» What to produce
Copy every line below where the string "Montagne" is found.

» Page-level text extractions

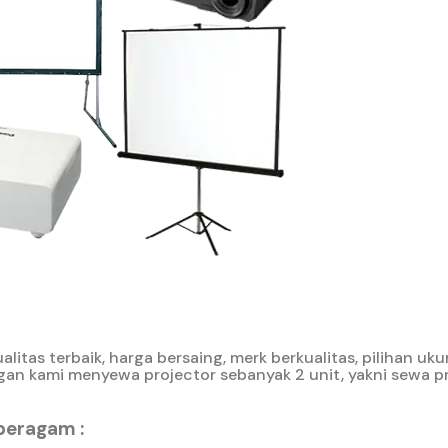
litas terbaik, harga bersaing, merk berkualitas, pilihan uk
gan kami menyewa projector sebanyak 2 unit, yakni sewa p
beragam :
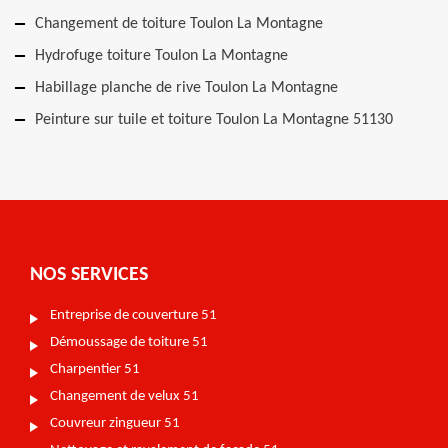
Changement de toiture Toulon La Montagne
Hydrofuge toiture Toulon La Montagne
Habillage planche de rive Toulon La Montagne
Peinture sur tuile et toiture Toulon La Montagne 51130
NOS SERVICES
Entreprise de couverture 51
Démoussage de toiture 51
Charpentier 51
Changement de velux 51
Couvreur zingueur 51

» Task answer
Changement de toiture Toulon La Montagne
Hydrofuge toiture Toulon La Montagne
Habillage planche de rive Toulon La Montagne
Peinture sur tuile et toiture Toulon La Montagne 51130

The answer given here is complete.